# Finally



## BiotechAbroad (Jan 11, 2012)

All right so I finally booked a trip to Köln (my dream city) and will be going there next May for 10 days. It's not much but it's what I could afford as a student. Although it's for vacation reasons, I'd like to take advantage of my time there and try and get in touch will possible employers. Think anyone would consider hiring me a year from my visit, when I graduate from my Master's program? My degree is in Molecular Biochemistry, do you guys know of any employers, corporations, companies, or businesses that are in that field? Also, should I translate my resume/cv to German? I've never done science in Europe so I'm not sure if it's standardized in English or if every country publishes in it's own language. And last, how should I approach employers? Should I just show up and drop off my resume? Or email/call? Mail? Any and all constructive advice would help.


----------



## vronchen (Jan 26, 2012)

BiotechAbroad said:


> All right so I finally booked a trip to Köln (my dream city) and will be going there next May for 10 days. It's not much but it's what I could afford as a student. Although it's for vacation reasons, I'd like to take advantage of my time there and try and get in touch will possible employers. Think anyone would consider hiring me a year from my visit, when I graduate from my Master's program? My degree is in Molecular Biochemistry, do you guys know of any employers, corporations, companies, or businesses that are in that field? Also, should I translate my resume/cv to German? I've never done science in Europe so I'm not sure if it's standardized in English or if every country publishes in it's own language. And last, how should I approach employers? Should I just show up and drop off my resume? Or email/call? Mail? Any and all constructive advice would help.


i remember your other posts from a while ago. you started a master's program? good for you.

i honestly don't think that someone would hire you a year in advance, especially in industry. but it might be good to network. not sure what your other plans for the summer are, but have considered doing an internship in germany? that's probably easier to get than full time employment, and often these internships lead to full time employments later on. another concern: not sure anyone would hire a foreigner fresh out off school. and particularly in the biochem area a phd seemed to be preferred. what about doing your phd in germany? check out the biochem Max-Planckt institute (Graduate Program). phd programs in germany are shorter than in the US, since most require that you have a masters before you apply. they even pay for your trip to the interviews! it's not in Köln (it's near München), but your chances of getting a job would be so much higher, you would be able to learn more german, and the institute is very prestigious. 

for companies in that area: not sure what kind of chemie there are doing, but the obvious one is of course Bayer. it's not in Köln, but Leverkusen is a very short commute from Köln.

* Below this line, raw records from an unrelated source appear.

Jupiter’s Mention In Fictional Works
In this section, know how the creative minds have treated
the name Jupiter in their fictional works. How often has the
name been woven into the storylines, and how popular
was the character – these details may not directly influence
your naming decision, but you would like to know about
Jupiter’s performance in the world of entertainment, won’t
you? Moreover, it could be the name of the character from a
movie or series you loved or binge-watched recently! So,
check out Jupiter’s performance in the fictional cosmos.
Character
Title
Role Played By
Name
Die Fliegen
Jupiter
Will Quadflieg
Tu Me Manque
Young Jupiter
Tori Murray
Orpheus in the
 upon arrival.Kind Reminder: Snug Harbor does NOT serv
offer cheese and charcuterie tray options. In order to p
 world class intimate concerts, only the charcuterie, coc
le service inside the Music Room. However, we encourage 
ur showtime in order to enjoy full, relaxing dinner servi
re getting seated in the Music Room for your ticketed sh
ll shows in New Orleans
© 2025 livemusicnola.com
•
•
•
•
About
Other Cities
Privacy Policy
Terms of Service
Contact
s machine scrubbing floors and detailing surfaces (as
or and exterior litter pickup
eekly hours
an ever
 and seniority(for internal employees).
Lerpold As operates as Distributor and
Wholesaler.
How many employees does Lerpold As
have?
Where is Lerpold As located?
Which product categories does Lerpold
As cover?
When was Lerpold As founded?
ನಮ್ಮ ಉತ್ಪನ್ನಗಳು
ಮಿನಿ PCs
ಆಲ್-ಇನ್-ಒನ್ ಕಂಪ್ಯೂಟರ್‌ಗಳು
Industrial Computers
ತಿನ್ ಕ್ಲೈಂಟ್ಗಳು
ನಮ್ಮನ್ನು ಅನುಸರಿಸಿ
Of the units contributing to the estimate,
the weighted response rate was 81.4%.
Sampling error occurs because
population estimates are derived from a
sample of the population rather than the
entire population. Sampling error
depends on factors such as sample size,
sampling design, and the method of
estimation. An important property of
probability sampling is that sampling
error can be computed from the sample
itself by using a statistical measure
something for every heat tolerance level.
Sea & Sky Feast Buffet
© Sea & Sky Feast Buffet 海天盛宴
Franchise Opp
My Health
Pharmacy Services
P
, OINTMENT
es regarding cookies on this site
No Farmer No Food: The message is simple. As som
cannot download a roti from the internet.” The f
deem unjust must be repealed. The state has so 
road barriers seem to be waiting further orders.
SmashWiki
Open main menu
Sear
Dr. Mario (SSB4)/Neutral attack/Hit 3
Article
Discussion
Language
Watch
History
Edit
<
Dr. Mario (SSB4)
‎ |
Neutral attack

usually, you would send a CV in german. my strategy is: if the job descriptions is in german I send a german CV, if it is in english I send an english CV. (if your german is good enough, translate the CV so that potential employer's see you can speak the language at least a little bit.) But for both I make sure that it is a german style (or at least european style) CV. So you should include more information such as date of birth and gender. I think europass has cv templates. but I would never send a cv as .doc. i personally hate anything that is generated by an office product and for science careers would only use CVs that are generated by latex. but I guess that is just my personal taste.

I would not go and drop off a hard copy of your CV. for most companies you can do a general application (not for a specific job), and send in a soft copy. also, in germany it seems much more important to include a cover letter.


----------



## vronchen (Jan 26, 2012)

oh, and make sure you have (certified) copies of your transcripts (including high school) available.


----------